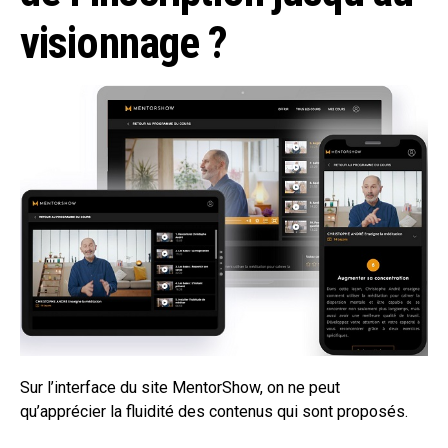
visionnage ?
Sur l’interface du site MentorShow, on ne peut
qu’apprécier la fluidité des contenus qui sont proposés.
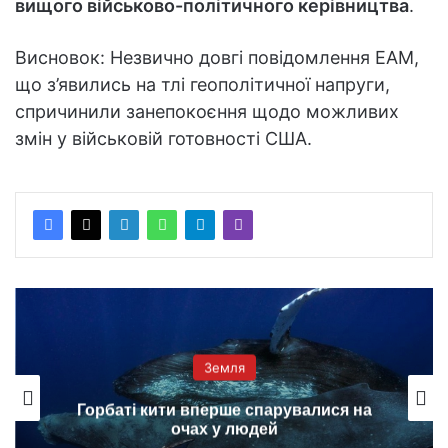
вищого військово-політичного керівництва
.
Висновок: Незвично довгі повідомлення EAM,
що з’явились на тлі геополітичної напруги,
спричинили занепокоєння щодо можливих
змін у військовій готовності США.
Земля
Горбаті кити вперше спарувалися на
очах у людей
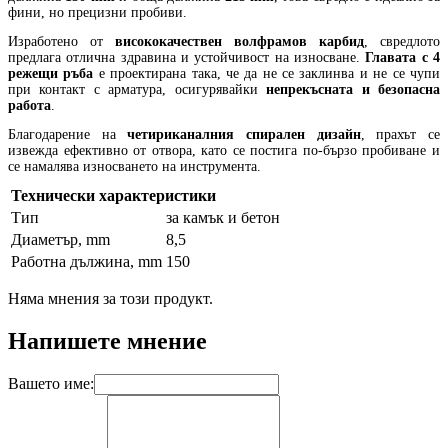
фини, но прецизни пробиви.
Изработено от
висококачествен волфрамов карбид
, свредлото
предлага отлична здравина и устойчивост на износване.
Главата с 4
режещи ръба
е проектирана така, че да не се заклинва и не се чупи
при контакт с арматура, осигурявайки
непрекъсната и безопасна
работа
.
Благодарение на
четириканалния спирален дизайн
, прахът се
извежда ефективно от отвора, като се постига по-бързо пробиване и
се намалява износването на инструмента.
Технически характеристики
Тип
за камък и бетон
Диаметър, mm
8,5
Работна дължина, mm
150
Няма мнения за този продукт.
Напишете мнение
Вашето име:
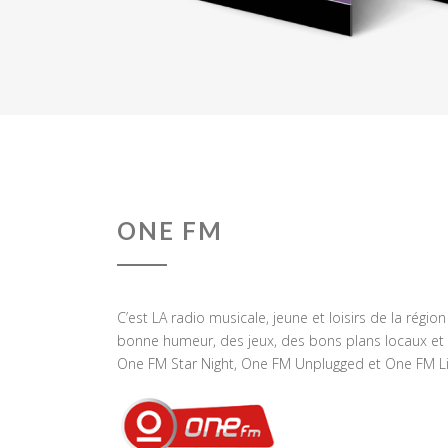
ONE FM
C’est LA radio musicale, jeune et loisirs de la régio
bonne humeur, des jeux, des bons plans locaux et 
One FM Star Night, One FM Unplugged et One FM Li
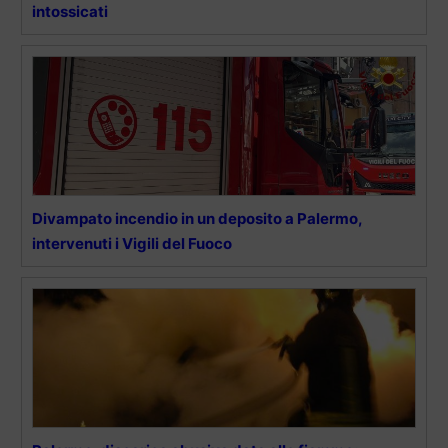
intossicati
Divampato incendio in un deposito a Palermo,
intervenuti i Vigili del Fuoco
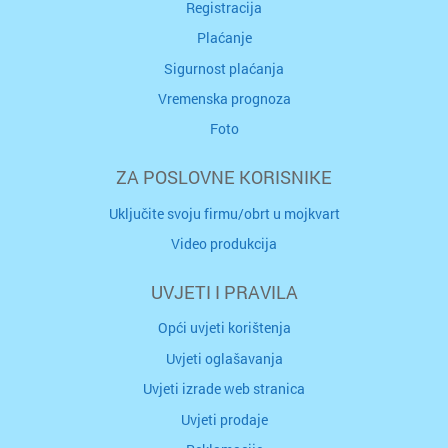
Registracija
Plaćanje
Sigurnost plaćanja
Vremenska prognoza
Foto
ZA POSLOVNE KORISNIKE
Uključite svoju firmu/obrt u mojkvart
Video produkcija
UVJETI I PRAVILA
Opći uvjeti korištenja
Uvjeti oglašavanja
Uvjeti izrade web stranica
Uvjeti prodaje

* _Aim of the exercise_: Reproduce the whole listing word for word, setting aside any pictures.

* _Solved exercise_:
visionnage ?
Sur l’interface du site MentorShow, on ne peut
qu’apprécier la fluidité des contenus qui sont proposés.
вищого військово-політичного керівництва
.
Висновок: Незвично довгі повідомлення EAM,
що з’явились на тлі геополітичної напруги,
спричинили занепокоєння щодо можливих
змін у військовій готовності США.
Земля
Горбаті кити вперше спарувалися на
очах у людей
фини, но прецизни пробиви.
Изработено от
висококачествен волфрамов карбид
, свредлото
предлага отлична здравина и устойчивост на износване.
Главата с 4
режещи ръба
е проектирана така, че да не се заклинва и не се чупи
при контакт с арматура, осигурявайки
непрекъсната и безопасна
работа
.
Благодарение на
четириканалния спирален дизайн
, прахът се
извежда ефективно от отвора, като се постига по-бързо пробиване и
се намалява износването на инструмента.
Технически характеристики
Тип
за камък и бетон
Диаметър, mm
8,5
Работна дължина, mm
150
Няма мнения за този продукт.
Напишете мнение
Вашето име:
ONE FM
C’est LA radio musicale, jeune et loisirs de la régio
bonne humeur, des jeux, des bons plans locaux et 
One FM Star Night, One FM Unplugged et One FM Li
intossicati
Divampato incendio in un deposito a Palermo,
intervenuti i Vigili del Fuoco
Registracija
Plaćanje
Sigurnost plaćanja
Vremenska prognoza
Foto
ZA POSLOVNE KORISNIKE
Uključite svoju firmu/obrt u mojkvart
Video produkcija
UVJETI I PRAVILA
Opći uvjeti korištenja
Uvjeti oglašavanja
Uvjeti izrade web stranica
Uvjeti prodaje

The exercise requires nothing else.